Stored items
- - -

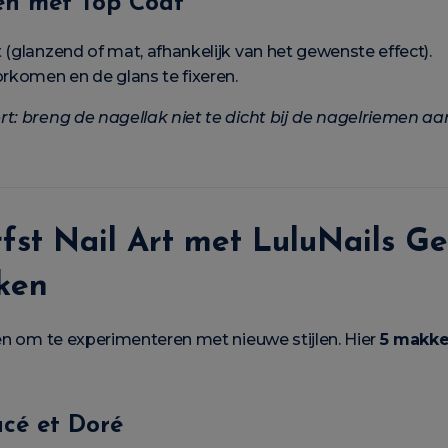
en met Top Coat
 (glanzend of mat, afhankelijk van het gewenste effect).
orkomen en de glans te fixeren.
rt: breng de nagellak niet te dicht bij de nagelriemen aa
rfst Nail Art met LuluNails Ge
ken
oen om te experimenteren met nieuwe stijlen. Hier
5 makkel
acé et Doré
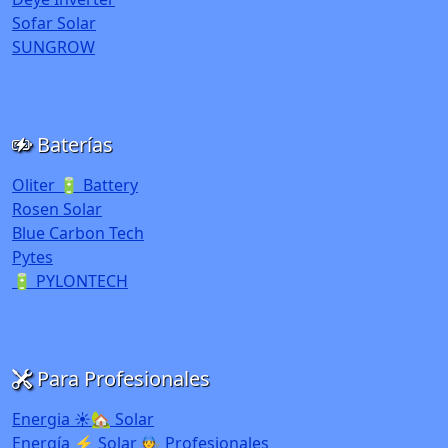
Sofar Solar
SUNGROW
Baterías
Oliter 🔋 Battery
Rosen Solar
Blue Carbon Tech
Pytes
🔋 PYLONTECH
Para Profesionales
Energia ☀️🏡 Solar
Energía ⚡ Solar 🧑‍🔧 Profesionales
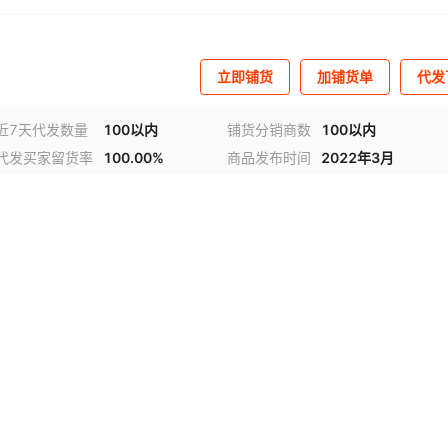
立即铺货
加铺货单
代发
近7天代发数量
100以内
铺货分销商数
100以内
代发买家留货率
100.00%
商品发布时间
2022年3月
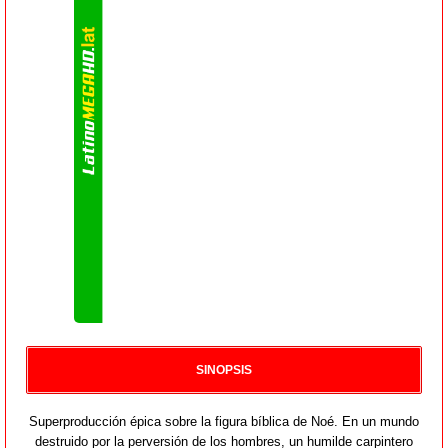
SINOPSIS
Superproducción épica sobre la figura bíblica de Noé. En un mundo
destruido por la perversión de los hombres, un humilde carpintero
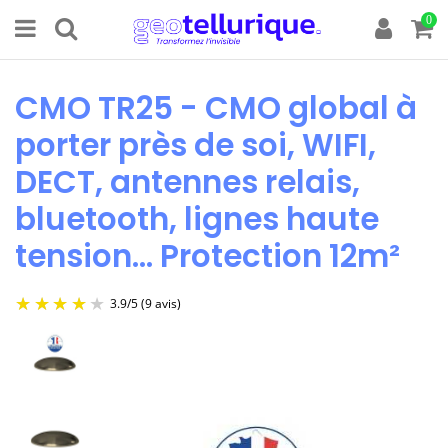
0
CMO TR25 - CMO global à
porter près de soi, WIFI,
DECT, antennes relais,
bluetooth, lignes haute
tension... Protection 12m²
3.9
/
5
(9 avis)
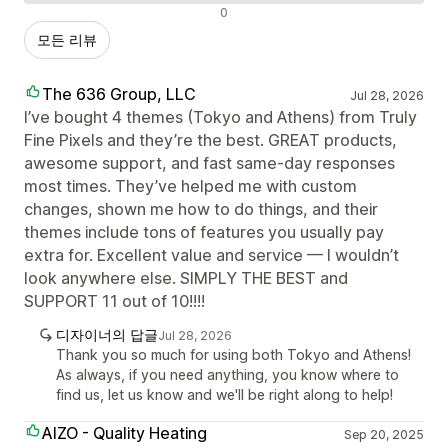
부정적인 리뷰
0
모든 리뷰
The 636 Group, LLC
Jul 28, 2026
I’ve bought 4 themes (Tokyo and Athens) from Truly
Fine Pixels and they’re the best. GREAT products,
awesome support, and fast same-day responses
most times. They’ve helped me with custom
changes, shown me how to do things, and their
themes include tons of features you usually pay
extra for. Excellent value and service — I wouldn’t
look anywhere else. SIMPLY THE BEST and
SUPPORT 11 out of 10!!!!
디자이너의 답글
Jul 28, 2026
Thank you so much for using both Tokyo and Athens!
As always, if you need anything, you know where to
find us, let us know and we'll be right along to help!
AIZO - Quality Heating
Sep 20, 2025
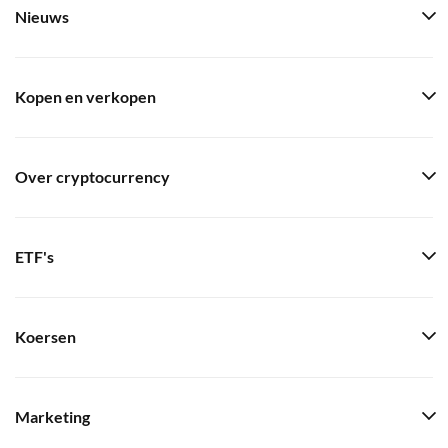
Nieuws
Kopen en verkopen
Over cryptocurrency
ETF's
Koersen
Marketing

- - -

■ **Aim of the task**
Which lines above carry the string "Profesionales"? Copy those lines.

■ **Written solution**
Para Profesionales
Energía ⚡ Solar 🧑‍🔧 Profesionales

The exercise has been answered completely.